Sustainability issues in Textiles have paved way for many new fibres in the new and emerging term in today’s life. Many new fibres are introduced to have an environment friendly future for next generation. Lotus silk is the eco-friendliest fabric in the world and often referred to as ‘sacred fabric’.
Lotus silk was first used to weave monastic robes as an offering to Buddha images or Buddhist monks. Lotus plants are pure in virtue as they emit this purity through their fibres. By wearing Lotus fabric, one feels calm, peaceful and meditative. Lotus silk is one of the rarest fabrics in the world. This natural fibre is extracted by few skilled craftspeople and is cut by hand to make silk like cloth in a special type of handloom.
The entire process of making Lotus fibre such as fibre extraction, yarn spinning, and fabric making is handled by hand. Each stem from the lotus tree is cut, flowers separated and the silk inside are extracted. Each stem contains a miniscule amount of thin, sticky fibres which are extracted and spun into yarn. The yarns are prepared for weaving by placing the skeins on a bamboo spinning frame and transferring the thread onto winders in readiness for the warping process. During the process of weaving, threads are frequently moistened with water, as lotus fibres need to be kept cool.

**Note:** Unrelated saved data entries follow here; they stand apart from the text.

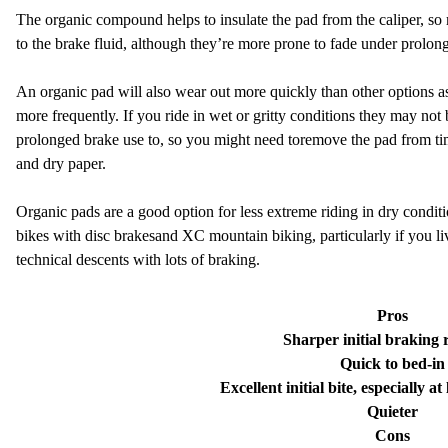
The organic compound helps to insulate the pad from the caliper, so mo
to the brake fluid, although they’re more prone to fade under prolon
An organic pad will also wear out more quickly than other options as 
more frequently. If you ride in wet or gritty conditions they may not
prolonged brake use to, so you might need to
r
emove the pad from ti
and dry paper.
Organic pads are a good option for less extreme riding in dry condi
bikes with disc brakes
and XC mountain biking, particularly if you li
technical descents with lots of braking.
Pros
Sharper initial braking 
Quick to bed-in
Excellent initial bite, especially 
Quieter
Cons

The fabric is woven in 100-yard batches, and it takes about a month and a half to complete one batch. It’s estimated that around 40,000 lotus stems are required to make just 1 metre of fabric and 120,000 stems are required for one outfit, making the textile extremely exclusive. Due to its time-consuming production process and its unique qualities, lotus fabrics are quite expensive than conventional fabrics like linen or cotton. The final product is unlike any other fibre. It’s soft, breathable like linen and slightly elastic.